Stay safe in this holiday travel season, and regardless of your beliefs have a very happy time with your families and friends. It is my wish that the New Year will provide opportunities to all that need them in this difficult economic environment and that your lives will be enriched.

Hugh


----------



## Sterlo58 (Dec 5, 2010)

Miguel Cervantes said:


> Stay safe in this holiday travel season, and regardless of your beliefs have a very happy time with your families and friends. It is my wish that the New Year will provide opportunities to all that need them in this difficult economic environment and that your lives will be enriched.
> 
> Hugh



Once again I say....Good words.


----------



## pnome (Dec 6, 2010)

Miguel Cervantes said:


> Stay safe in this holiday travel season, and regardless of your beliefs have a very happy time with your families and friends.

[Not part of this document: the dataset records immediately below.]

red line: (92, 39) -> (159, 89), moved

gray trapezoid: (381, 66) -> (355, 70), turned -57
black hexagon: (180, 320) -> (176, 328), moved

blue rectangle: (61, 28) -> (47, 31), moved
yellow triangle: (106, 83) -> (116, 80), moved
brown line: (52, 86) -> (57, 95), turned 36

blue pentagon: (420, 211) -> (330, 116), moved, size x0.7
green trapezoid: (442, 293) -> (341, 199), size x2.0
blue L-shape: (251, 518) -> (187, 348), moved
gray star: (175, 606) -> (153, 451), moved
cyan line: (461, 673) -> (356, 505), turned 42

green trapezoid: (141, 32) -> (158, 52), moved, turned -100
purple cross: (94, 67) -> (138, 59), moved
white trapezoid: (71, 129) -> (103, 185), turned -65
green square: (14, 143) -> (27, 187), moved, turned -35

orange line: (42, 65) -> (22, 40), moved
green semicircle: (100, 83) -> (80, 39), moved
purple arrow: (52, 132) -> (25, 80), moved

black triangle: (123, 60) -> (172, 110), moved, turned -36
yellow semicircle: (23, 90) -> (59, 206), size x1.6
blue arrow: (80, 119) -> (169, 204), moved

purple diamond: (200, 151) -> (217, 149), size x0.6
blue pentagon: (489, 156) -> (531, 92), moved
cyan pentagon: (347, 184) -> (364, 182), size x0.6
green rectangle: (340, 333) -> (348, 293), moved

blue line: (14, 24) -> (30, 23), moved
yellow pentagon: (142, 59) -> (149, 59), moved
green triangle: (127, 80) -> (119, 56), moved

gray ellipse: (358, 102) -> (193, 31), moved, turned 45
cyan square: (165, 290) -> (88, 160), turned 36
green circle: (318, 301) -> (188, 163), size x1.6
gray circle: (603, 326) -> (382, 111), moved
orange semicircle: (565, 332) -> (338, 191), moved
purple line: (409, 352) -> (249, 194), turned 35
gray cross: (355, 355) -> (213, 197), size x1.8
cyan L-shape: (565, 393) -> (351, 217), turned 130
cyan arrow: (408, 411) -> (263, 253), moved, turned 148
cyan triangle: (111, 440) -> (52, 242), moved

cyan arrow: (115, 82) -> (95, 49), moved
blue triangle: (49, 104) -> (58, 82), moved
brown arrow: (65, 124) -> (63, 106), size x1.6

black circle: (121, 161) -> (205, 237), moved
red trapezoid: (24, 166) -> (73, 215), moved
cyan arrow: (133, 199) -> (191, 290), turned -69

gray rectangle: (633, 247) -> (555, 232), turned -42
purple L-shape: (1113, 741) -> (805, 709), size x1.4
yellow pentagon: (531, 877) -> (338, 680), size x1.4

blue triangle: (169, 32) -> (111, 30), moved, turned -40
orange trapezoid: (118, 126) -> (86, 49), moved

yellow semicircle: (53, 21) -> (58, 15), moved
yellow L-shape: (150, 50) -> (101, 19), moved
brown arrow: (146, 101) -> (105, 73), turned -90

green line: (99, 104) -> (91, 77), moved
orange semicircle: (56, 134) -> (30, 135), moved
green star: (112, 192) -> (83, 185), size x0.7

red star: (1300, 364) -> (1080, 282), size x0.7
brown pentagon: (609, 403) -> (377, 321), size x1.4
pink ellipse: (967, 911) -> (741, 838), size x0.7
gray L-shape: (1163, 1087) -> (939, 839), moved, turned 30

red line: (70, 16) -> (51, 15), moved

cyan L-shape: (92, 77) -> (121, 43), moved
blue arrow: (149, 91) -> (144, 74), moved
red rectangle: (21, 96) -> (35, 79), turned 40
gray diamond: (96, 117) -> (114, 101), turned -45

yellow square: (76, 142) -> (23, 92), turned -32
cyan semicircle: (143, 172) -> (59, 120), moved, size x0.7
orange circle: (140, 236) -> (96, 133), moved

It is my wish that the New Year will provide opportunities to all that need them in this difficult economic environment and that your lives will be enriched.
> 
> Hugh



You too MC!  Have a safe and happy holiday.


----------



## Miguel Cervantes (Dec 24, 2010)

Especially if any of you are travelling tomorrow. Y'all be safe out there. The weather might get a little dicey. Enjoy your time with family and friends.


----------



## Thor827 (Dec 24, 2010)

You too, friend.


----------



## ted_BSR (Dec 25, 2010)

All home safe, peace and good will!


----------